Platt & Guido di Tella:

Yet, within the general pattern of similarity which gave them their 
distinctiveness, there were also important differences. The key to 
such differences can, again, be identified in the nature of the 
social structures and relationships within the three. This, in turn, 
affected the way in which the economy of each interacted with others 
in the international system of trade and investment. The most obvious 
variation is to be found between Argentina on the one hand, and 
Canada and Australia on the other. In the latter two, the urban 
elements in the ruling coalition were stronger, and earlier assumed a 
dominance over the staples producers.
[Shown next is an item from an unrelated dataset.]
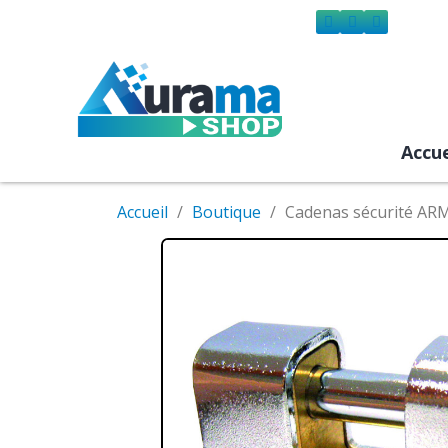
Accue
Accueil
Boutique
Cadenas sécurité AR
By the 1880s and 1890s, the 
Australian squatters had become, in many cases, subaltern members of 
the coalition, indebted to, and dependent upon, the banking sector 
for their continued viability. The power of Canadian capital, too, 
was concentrated in the financial institutions and commercial 
enterprises of Montreal and Toronto, which exercised a clear economic 
hegemony over the staples producers, and especially over the grain 
farmers of Ontario and the Prairies. This economic weight was 
reflected also in political influence at federal level. In Argentina, 
the dominance of the urban groups was less evident. The landed 
oligarchy continued to wield much greater economic and political 
influence, even after the Radical Party's triumph in 1916, and acted 
as the principal arbiter of social, economic, and political change in 
a way that its Australian equivalent had ceased to do after the late 
nineteenth century. And in any serious confrontations, they could 
call upon the ultimate weapon, the armed forces, which had retained a 
special position in the administrative order ever since the 
nineteenth century. 

One indicator of the relative capacities of the three ruling groups 
may be seen in RAILWAY CONSTRUCTION. The railway networks, central to 
the opening up of the staples-producing prairies of Canada, the 
pampas of Argentina, and the outback of Australia, could be 
considered economic elements of national importance to each country. 
In Canada, the major part of the construction was carried out first 
by private capital, heavily promoted and subsidised by the state. 
Australia's federal government constructed its own system in the 
separate colonies, and later, federal capital remained responsible 
for construction and operation, although, as in Canada, it drew 
heavily upon foreign loans and expertise. Argentina, however, the 
principal lines (and most profitable) were built and run by European 
companies, while the state was left with the task of undertaking the 
peripheral and less profitable sections.

The manufacturing sectors of the three societies reflected also the 
distinct capacity of the ruling coalition to branch out into new and 
innovative activity. In the 1850s Canada was already establishing a 
range of small-scale, manufacturing activities associated with 
agricultural production; these competed successfully with the later 
influx of US branch plants. Similarly, the steel industry of Southern 
Ontario remained essentially a Canadian national enterprise. By the 
First World War, these groups had formed a modern corporate elite, 
part of a powerful managerial structure.

Australia diversified and industrialized later, and possibly more 
slowly, but its manufacturing sector was, if anything, more firmly 
based upon indigenous capital and entrepreneurship. The processing 
industries and small-scale urban manufacturers were joined, after the 
turn of the century, by large-scale corporate enterprises, especially 
in the mining metals sector. As in Canada, enterprises such as BHP 
and Collins House were no longer family-controlled; they were modern, 
twentieth-century industrial conglomerates with vertical control from 
mining to blast furnaces to wire-rope factories to shipping lines - 
and with links to foreign capital through joint ventures. The 
Australian state, like its Canadian counterpart, was concerned 
directly with this phase of large-scale, corporate manufacturing 
expansion. And, in both societies, the work force assumed the 
character of a modern industrial proletariat by contrast with the 
craft workers of the small-scale, urban factories of the past.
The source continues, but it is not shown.